┏━━
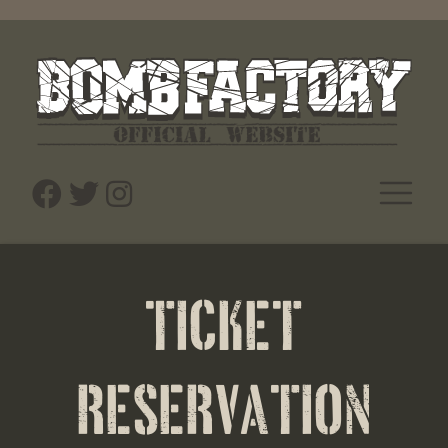
TICKET
RESERVATION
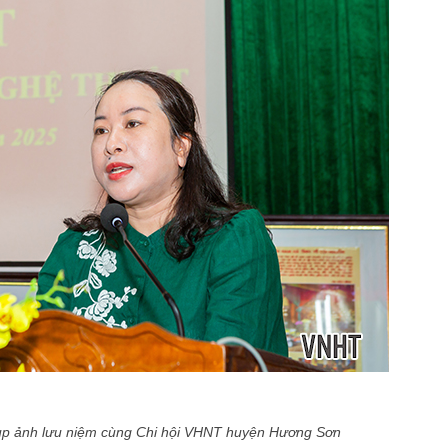
hụp ảnh lưu niệm cùng Chi hội VHNT huyện Hương Sơn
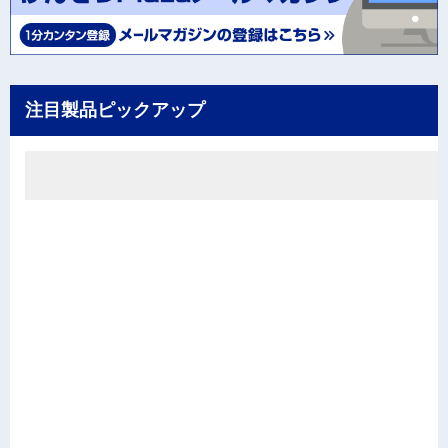
注目製品ピックアップ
┗━━
[Work instruction]
The output has to match the data above line for line, except that pictures are dropped.

[Answer below]
TICKET
RESERVATION
hụp ảnh lưu niệm cùng Chi hội VHNT huyện Hương Sơn
注目製品ピックアップ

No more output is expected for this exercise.